Se escucharon unos golpes en la puerta y un hombre de algo más de cuarenta años entró en el despacho. Llevaba un poblado bigote y un traje de gabardina marrón que no le sentaba muy bien. Schellenberg reconoció en seguida al tipo: era un policía profesional.

—Ah, aquí está usted, Eggar. Ya conoce al general Schellenberg, ¿verdad?

—Desde luego. Es un gran placer verle de nuevo. Nos conocimos durante el curso del asunto Windsor, en el cuarenta.

—Sí, bueno, ahora preferimos olvidar aquel asunto. —Schellenberg le pasó la fotografía de Devlin—. ¿Ha visto usted a este hombre?

—No, general —contestó Eggar después de examinarla.

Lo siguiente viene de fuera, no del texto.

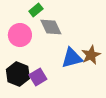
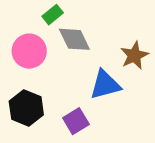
brown star: (91, 55) -> (134, 55), moved
purple square: (38, 77) -> (76, 121), moved

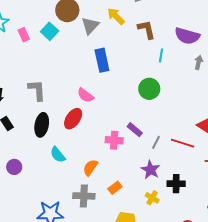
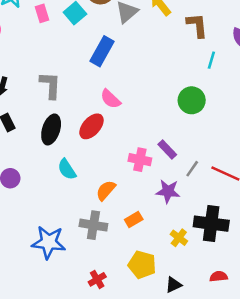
blue rectangle: (102, 60) -> (102, 51), moved, turned 35
purple star: (150, 170) -> (168, 191), moved, turned -30
black cross: (176, 184) -> (211, 224), size x1.5

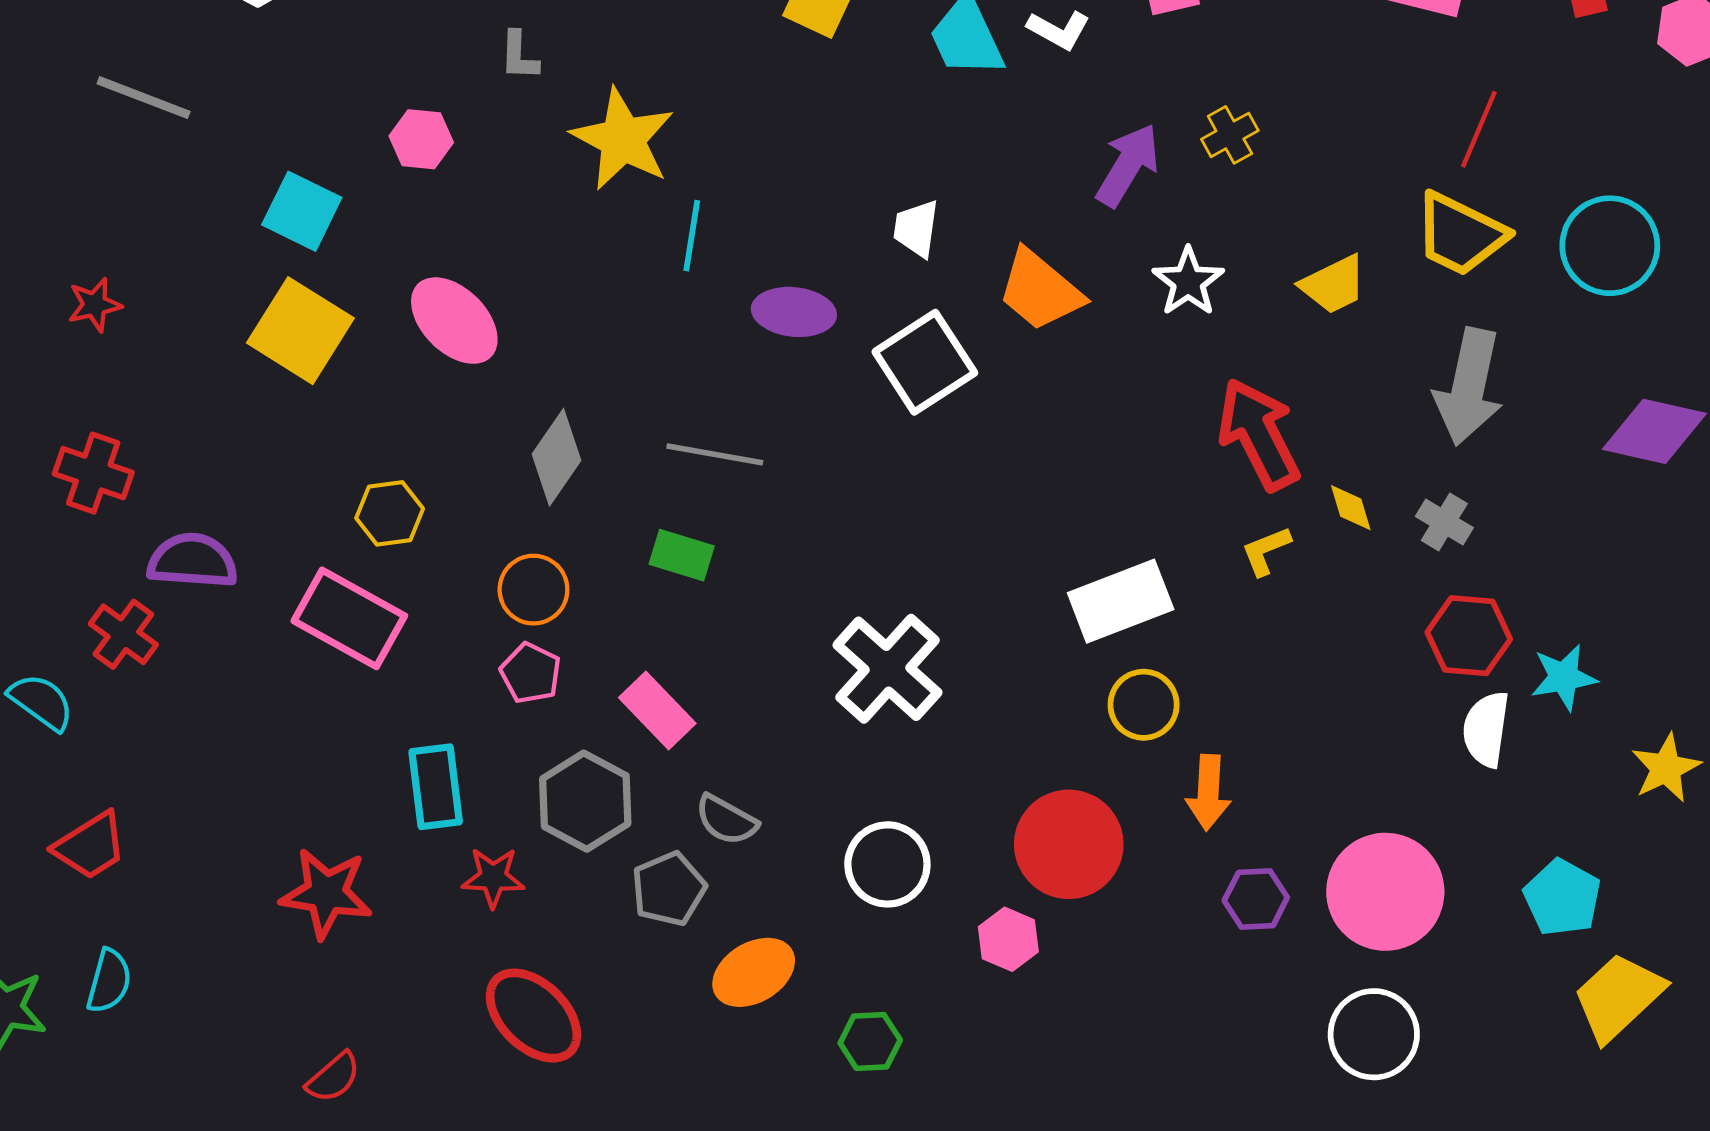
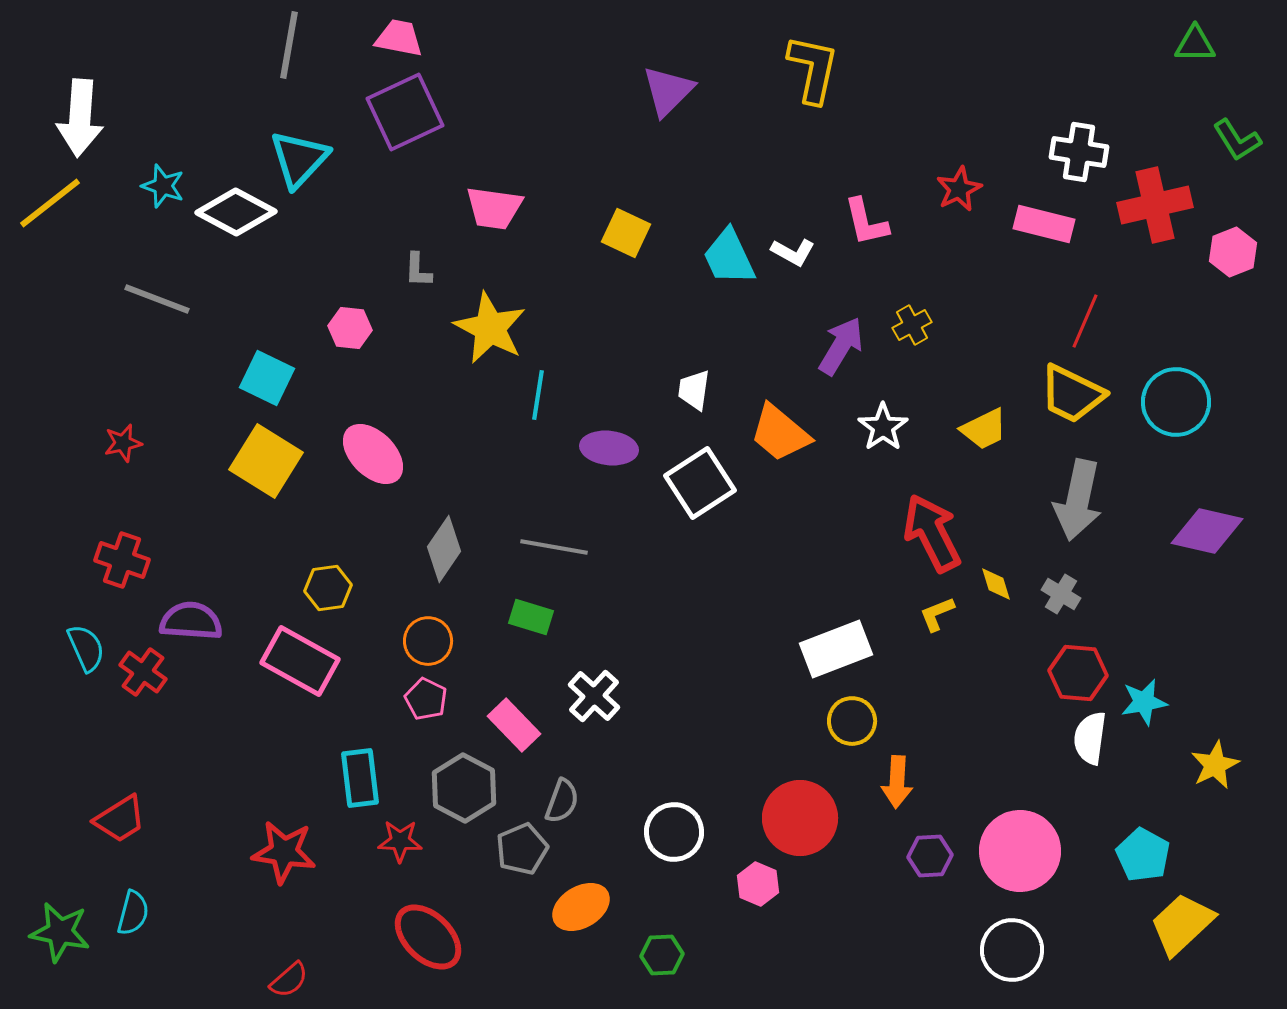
white cross: (887, 669) -> (594, 696), moved, size x0.7
cyan semicircle: (41, 702) -> (86, 648), moved, turned 30
gray semicircle: (726, 820) -> (562, 801), turned -99

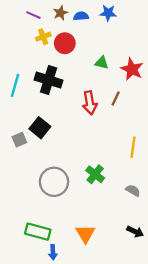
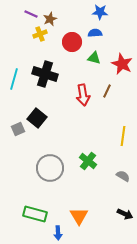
brown star: (60, 13) -> (50, 19), moved
blue semicircle: (81, 16) -> (95, 33), moved
red circle: (65, 43) -> (72, 42), moved
blue arrow: (53, 252) -> (58, 233), moved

—Es irlandés, ex IRA, si es que eso se puede ser alguna vez. Treinta y cinco años. Trabajó para el Abwehr durante un tiempo. Queremos que regrese. Nuestra última información es que ha estado trabajando como camarero en un bar llamado Flamingo.

—Conozco ese lugar.

—Bien. Encontrará usted fuera a mi ayudante, el mayor Berger, de la Gestapo. Hágale pasar. —Eggar salió y regresó acompañado por Berger. Schellenberg hizo las presentaciones—. El barón Von Hoyningen— Heune, embajador, y el capitán Eggar, agregado de policía. El
Sturmbannführer
Berger. —Este último, con su traje oscuro y su rostro destrozado, fue una presencia escalofriante cuando asintió formalmente con un gesto e hizo entrechocar los talones—. El capitán Eggar conoce ese bar Flamingo. Quiero que vaya usted allí, con él, y compruebe si Devlin sigue trabajando en ese lugar. En tal caso, no contactará, repito, no contactará con él de ninguna forma. Limítese a informarme. —Berger no expresó ninguna emoción al escuchar las órdenes. Se volvió hacia la puerta y, al abrirla, Schellenberg añadió—: Durante los años treinta, Liam Devlin fue uno de los pistoleros más notables del IRA. Caballeros, harían ustedes muy bien en recordar ese hecho.